Working with the PDFTextStripper.class, i found a bug in the code. I’d love to
contribute the fix, but not sure the best way to do that. I am an experienced
programmer, but have never contributed to open source activities (yet, although
I should consider I take advantage of such).
So, I found in a PDF I was pulling text from by using a custom PDFTextStripper
subclass that overrides writeString(String text, List<TextPosition>
textPositions) that i was getting the wrong textPositions that were not lined
up with the text. I found that the test position of all “words” in a line
always come over as the “last” text positions of the last word in the line. I
found the issue in the PDFTextStripper class
So here is the Code Issue:
/**
* Used within {@link #normalize(List, boolean, boolean)} to handle a
{@link TextPosition}.
* @return The StringBuilder that must be used when calling this method.
*/
private StringBuilder normalizeAdd(LinkedList<WordWithTextPositions>
normalized,
StringBuilder lineBuilder, List<TextPosition> wordPositions,
TextPosition text)
{
if (text instanceof WordSeparator)
{
normalized.add(createWord(lineBuilder.toString(), wordPositions));
lineBuilder = new StringBuilder();
wordPositions.clear();
}
else
{
lineBuilder.append(text.getCharacter());
wordPositions.add(text);
}
return lineBuilder;
}
When the normalizeAdd method, you create a new word passing the wordPositions.

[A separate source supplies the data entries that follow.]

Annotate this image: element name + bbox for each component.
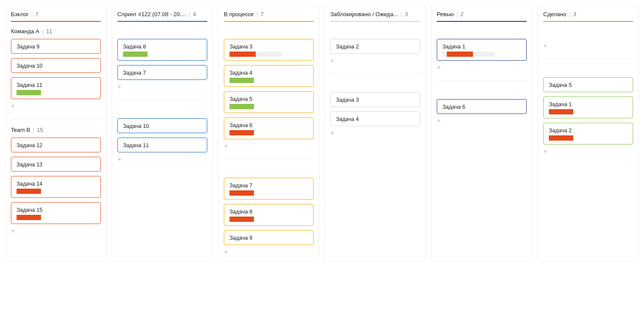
card[interactable]: Задача 2 [543,123,633,145]
cards-list: Задача 3Задача 4 [330,92,420,126]
swimlane-divider [11,119,101,120]
add-card-button[interactable]: + [437,117,527,124]
card-title: Задача 8 [123,44,202,50]
column-separator: | [189,11,190,17]
swimlane-teamA: Задача 1+ [437,22,527,82]
column-done: Сделано|3 + Задача 5Задача 1Задача 2+ [538,5,639,261]
cards-list: Задача 12Задача 13Задача 14Задача 15 [11,138,101,224]
card[interactable]: Задача 11 [11,77,101,99]
column-backlog: Бэклог|7Команда А|11Задача 9Задача 10Зад… [5,5,106,261]
card[interactable]: Задача 5 [543,77,633,92]
column-separator: | [31,11,33,17]
card-title: Задача 1 [549,101,627,107]
add-card-button[interactable]: + [11,227,101,234]
card[interactable]: Задача 9 [224,230,314,245]
card[interactable]: Задача 14 [11,176,101,198]
column-separator: | [456,11,458,17]
column-title: Сделано [543,11,566,17]
swimlane-teamB: Team B|15Задача 12Задача 13Задача 14Зада… [11,121,101,234]
card-title: Задача 10 [17,63,95,69]
card[interactable]: Задача 3 [330,92,420,107]
add-card-button[interactable]: + [117,83,207,90]
status-bar [123,52,147,57]
card-title: Задача 15 [17,207,95,213]
add-card-button[interactable]: + [117,156,207,163]
card-title: Задача 14 [17,181,95,187]
card[interactable]: Задача 7 [117,65,207,80]
swimlane-teamB: Задача 10Задача 11+ [117,101,207,163]
card[interactable]: Задача 10 [11,58,101,73]
swimlane-header-teamA: Команда А|11 [11,28,101,34]
cards-list: Задача 3Задача 4Задача 5Задача 6 [224,39,314,139]
card[interactable]: Задача 11 [117,138,207,152]
swimlane-divider [330,74,420,74]
progress-track [230,52,282,57]
card[interactable]: Задача 7 [224,178,314,200]
kanban-board: Бэклог|7Команда А|11Задача 9Задача 10Зад… [5,5,639,261]
card-title: Задача 3 [230,44,308,50]
card[interactable]: Задача 5 [224,91,314,113]
card[interactable]: Задача 8 [224,204,314,226]
status-bar [230,78,254,83]
swimlane-teamA: Задача 8Задача 7+ [117,22,207,101]
add-card-button[interactable]: + [330,130,420,137]
add-card-button[interactable]: + [224,248,314,255]
column-count: 3 [405,11,408,17]
status-bar [17,189,41,194]
swimlane-teamB: Задача 6+ [437,82,527,124]
card[interactable]: Задача 6 [224,117,314,139]
progress-bar [447,52,473,57]
column-title: В процессе [224,11,254,17]
card[interactable]: Задача 4 [330,111,420,126]
card[interactable]: Задача 8 [117,39,207,61]
add-card-button[interactable]: + [11,103,101,110]
cards-list: Задача 2 [330,39,420,54]
cards-list: Задача 1 [437,39,527,61]
card-title: Задача 4 [336,116,414,122]
card[interactable]: Задача 9 [11,39,101,54]
column-header-progress: В процессе|7 [224,11,314,22]
column-progress: В процессе|7 Задача 3Задача 4Задача 5Зад… [218,5,319,261]
status-bar [230,130,254,135]
card-title: Задача 8 [230,209,308,215]
card[interactable]: Задача 10 [117,118,207,133]
swimlane-teamA: Команда А|11Задача 9Задача 10Задача 11+ [11,22,101,121]
card[interactable]: Задача 4 [224,65,314,87]
column-count: 7 [35,11,38,17]
status-bar [17,215,41,220]
add-card-button[interactable]: + [543,42,633,49]
card-title: Задача 10 [123,123,202,129]
card[interactable]: Задача 2 [330,39,420,54]
card[interactable]: Задача 12 [11,138,101,152]
swimlane-teamA: + [543,22,633,60]
column-header-sprint: Спринт #122 (07.08 - 20....|4 [117,11,207,22]
status-bar [230,217,254,222]
card-title: Задача 6 [442,104,521,110]
column-count: 4 [193,11,196,17]
column-header-review: Ревью|2 [437,11,527,22]
card-title: Задача 11 [123,142,202,148]
cards-list: Задача 7Задача 8Задача 9 [224,178,314,245]
swimlane-separator: | [33,127,34,133]
card-title: Задача 3 [336,97,414,103]
swimlane-count: 11 [46,28,52,34]
card[interactable]: Задача 1 [437,39,527,61]
status-bar [549,135,573,141]
card[interactable]: Задача 13 [11,157,101,172]
status-bar [230,190,254,196]
card[interactable]: Задача 6 [437,99,527,114]
add-card-button[interactable]: + [437,64,527,71]
add-card-button[interactable]: + [330,57,420,64]
column-separator: | [569,11,570,17]
add-card-button[interactable]: + [543,148,633,155]
card[interactable]: Задача 1 [543,97,633,118]
card-title: Задача 11 [17,82,95,88]
swimlane-divider [224,159,314,160]
column-count: 2 [460,11,463,17]
swimlane-teamB: Задача 7Задача 8Задача 9+ [224,161,314,255]
column-header-blocked: Заблокировано / Ожида...|3 [330,11,420,22]
add-card-button[interactable]: + [224,143,314,150]
card[interactable]: Задача 3 [224,39,314,61]
card[interactable]: Задача 15 [11,202,101,224]
swimlane-teamA: Задача 3Задача 4Задача 5Задача 6+ [224,22,314,161]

A reference to the wordPositions is stored in the new WordWithTextPositions in
the normalized linked list, but in the next line, you clear(). Since the last
wordPositions was passed as a reference, the wordPositions is cleared in the
WordWithTextPositions you just created.
Soo, i would suggest you do the following:
/**
* Used within {@link #normalize(List, boolean, boolean)} to handle a
{@link TextPosition}.
* @return The StringBuilder that must be used when calling this method.
*/
private StringBuilder normalizeAdd(LinkedList<WordWithTextPositions>
normalized,
StringBuilder lineBuilder, List<TextPosition> wordPositions,
TextPosition text)
{
if (text instanceof WordSeparator)
{
normalized.add(createWord(lineBuilder.toString(), wordPositions));
lineBuilder = new StringBuilder();
wordPositions = new ArrayList<TextPosition>();
}
else
{
lineBuilder.append(text.getCharacter());
wordPositions.add(text);
}
return lineBuilder;
}
This will fix the issue. I would be more than happy to add this, but as I
mentioned, I am not really experienced in contributing to open source projects.
Thanks!
Andy Phillips